AIM OF THE EXERCISE: Among the entries, which lines carry the string "Игри"? Copy each of them.

DATA:

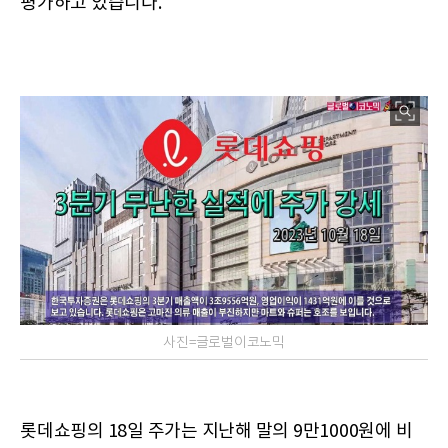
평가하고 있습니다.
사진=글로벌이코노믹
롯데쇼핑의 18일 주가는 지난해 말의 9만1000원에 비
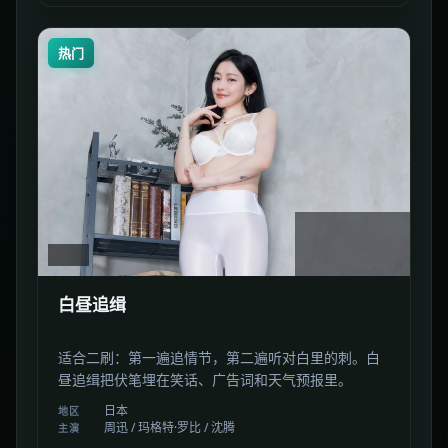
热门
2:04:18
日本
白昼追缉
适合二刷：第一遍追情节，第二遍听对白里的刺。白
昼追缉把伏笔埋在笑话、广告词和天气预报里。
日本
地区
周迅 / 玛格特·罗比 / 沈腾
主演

--

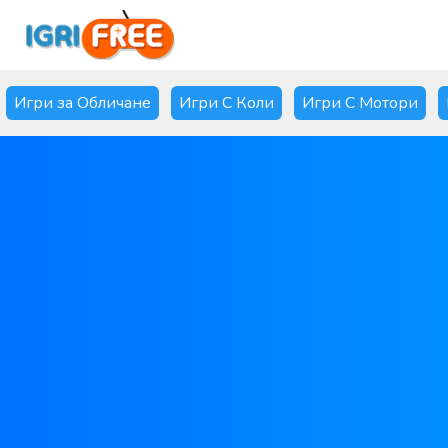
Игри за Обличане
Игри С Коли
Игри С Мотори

WRITTEN REPLY:
Игри за Обличане
Игри С Коли
Игри С Мотори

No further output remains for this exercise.